Schade finde ich auch, dass nicht immer sachlich und ausgewogen argumentiert
wird. Die Behauptung etwa, Annahmen der sogenannten neo-realistischen Schule
(die verstärkt auf Staaten und Staatengruppen und deren Interessen als
Triebfedern in der Internationalen Politik abhebt) hätten sich "nur in
geringem Ausmaß bestätigt" (S. 43) wird - naturgemäß - von den
Vertretern dieser Theorie - etwa Werner Link, der selber mit einem Beitrag in
diesem Sammelband vertreten ist - nicht geteilt (vgl. etwa seinen Beitrag in der
außenpolitischen Debatte in der Zeitschrift "Welttrends", auf die die
Herausgeber sich mehrfach beziehen).
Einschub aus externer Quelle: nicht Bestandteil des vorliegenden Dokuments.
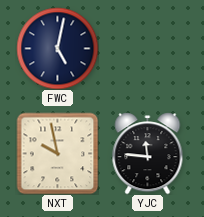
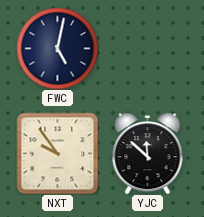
NXT: 9:58 -> 9:54
YJC: 11:46 -> 11:52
Es wäre für eine Neuauflage
wünschenswert, die andere Sicht dieser Wissenschaftler zumindest darzustellen,
diese Wissenschaftler mit einer alternativen Sicht der Dinge zu Wort kommen zu
lassen oder eine solche Behauptung zumindest sauber zu begründen, denn ein
Handbuch sollte sich stark - und in diesem Fall stärker - um Objektivität bei
der Darstellung und Bewertung der unterschiedlichen wissenschaftlichen
Positionen bemühen.
Ansonsten haben mir vor allem die Länderanalysen, insbesondere die von Russland
und den USA (wo von Stephen F. Szabo zutreffend ein Einflussverlust der
sogenannten "Neokonservativen" gegenüber Nationalisten und Realisten
seit 2005 diagnostiziert wird (S. 363), sehr gut gefallen.
Fazit
Insgesamt bleibt für mich daher festzustellen: ein erstklassiges, sehr
sorgfältig gemachtes Buch, welches in Zukunft "das" Standardwerk für
die deutsche Außenpolitik sein wird.